The extinction maximum of the localized surface plasmon resonance (LSPR) of noble metal nanoparticles is highly dependent upon the refractive index of the nanoparticles' surrounding environment. In this study, the effect that molecular resonances have on the intensity, LSPR peak width, and LSPR shift of the LSPR of Ag nanoparticles is monitored. By systematically tuning the LSPR extinction maxima of Ag nanoparticles versus molecular resonances, new phenomena are revealed. First, the LSPR peak shift induced by a resonant molecule varies with wavelength.
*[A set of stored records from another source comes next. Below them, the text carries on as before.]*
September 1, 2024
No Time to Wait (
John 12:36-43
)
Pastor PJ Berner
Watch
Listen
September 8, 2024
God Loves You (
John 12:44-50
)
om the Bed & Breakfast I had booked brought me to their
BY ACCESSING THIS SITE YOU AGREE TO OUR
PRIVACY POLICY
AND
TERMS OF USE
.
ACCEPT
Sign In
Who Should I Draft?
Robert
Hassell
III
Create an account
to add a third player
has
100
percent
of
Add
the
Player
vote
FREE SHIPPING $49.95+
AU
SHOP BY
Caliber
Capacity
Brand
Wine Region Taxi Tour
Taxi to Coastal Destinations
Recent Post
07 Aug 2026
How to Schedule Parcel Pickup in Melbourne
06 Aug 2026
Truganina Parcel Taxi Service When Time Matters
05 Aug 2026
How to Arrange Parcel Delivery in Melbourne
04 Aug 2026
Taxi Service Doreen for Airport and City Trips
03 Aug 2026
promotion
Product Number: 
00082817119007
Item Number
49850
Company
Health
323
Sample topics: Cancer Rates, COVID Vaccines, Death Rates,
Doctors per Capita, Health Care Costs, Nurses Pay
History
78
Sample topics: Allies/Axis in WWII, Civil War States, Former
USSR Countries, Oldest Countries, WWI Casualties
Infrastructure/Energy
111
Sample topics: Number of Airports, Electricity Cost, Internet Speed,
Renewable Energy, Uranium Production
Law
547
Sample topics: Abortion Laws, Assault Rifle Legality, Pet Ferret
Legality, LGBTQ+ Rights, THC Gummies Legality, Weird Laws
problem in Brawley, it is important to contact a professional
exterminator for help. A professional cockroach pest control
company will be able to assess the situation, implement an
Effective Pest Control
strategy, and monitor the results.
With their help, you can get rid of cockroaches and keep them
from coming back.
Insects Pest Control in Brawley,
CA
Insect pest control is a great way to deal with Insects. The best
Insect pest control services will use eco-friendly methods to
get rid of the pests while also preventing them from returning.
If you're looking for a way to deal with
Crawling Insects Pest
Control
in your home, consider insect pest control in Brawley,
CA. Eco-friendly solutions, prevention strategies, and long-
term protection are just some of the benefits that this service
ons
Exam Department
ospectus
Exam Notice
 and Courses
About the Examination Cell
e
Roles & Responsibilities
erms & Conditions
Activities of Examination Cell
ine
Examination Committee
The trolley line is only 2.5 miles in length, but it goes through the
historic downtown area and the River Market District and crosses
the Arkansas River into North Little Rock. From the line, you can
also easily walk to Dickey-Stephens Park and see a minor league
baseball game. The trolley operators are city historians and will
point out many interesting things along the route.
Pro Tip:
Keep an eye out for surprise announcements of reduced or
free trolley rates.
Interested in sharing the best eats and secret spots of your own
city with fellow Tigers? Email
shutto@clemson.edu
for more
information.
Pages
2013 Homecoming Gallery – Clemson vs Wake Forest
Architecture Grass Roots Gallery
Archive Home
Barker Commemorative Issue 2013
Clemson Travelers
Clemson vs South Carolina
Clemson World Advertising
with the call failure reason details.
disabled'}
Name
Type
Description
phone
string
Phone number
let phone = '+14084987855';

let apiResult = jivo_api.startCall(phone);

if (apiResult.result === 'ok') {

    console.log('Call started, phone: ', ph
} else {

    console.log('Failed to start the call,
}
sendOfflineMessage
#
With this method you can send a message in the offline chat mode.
In most instances, the trends in this data qualitatively track with the Kramer's-Kronig transformation of the molecular resonance spectrum; however, the magnitude of the response is severely underestimated. This was verified from both experimental data and theoretical calculations. Because this phenomenon is revealed to be electronic transition dependent, it is hypothesized that the coupling between the molecular and plasmon resonances is responsible for this wavelength dependent observation. These results will have implications in molecular enhanced LSPR sensing and in the understanding of surface-enhanced spectroscopy.

Paper Details

Date Published: 19 October 2006
PDF: 11 pages
Proc. SPIE 6370, Nanomaterial Synthesis and Integration for Sensors, Electronics, Photonics, and Electro-Optics, 637013 (19 October 2006); doi: 10.1117/12.690985
Show Author Affiliations
Amanda J. Haes, Univ. of Iowa (United States)
George C. Schatz, Northwestern Univ. (United States)
Richard P. Van Duyne, Northwestern Univ. (United States)

Published in SPIE Proceedings Vol. 6370:
Nanomaterial Synthesis and Integration for Sensors, Electronics, Photonics, and Electro-Optics
Nibir K. Dhar; Achyut K. Dutta; M. Saif Islam, Editor(s)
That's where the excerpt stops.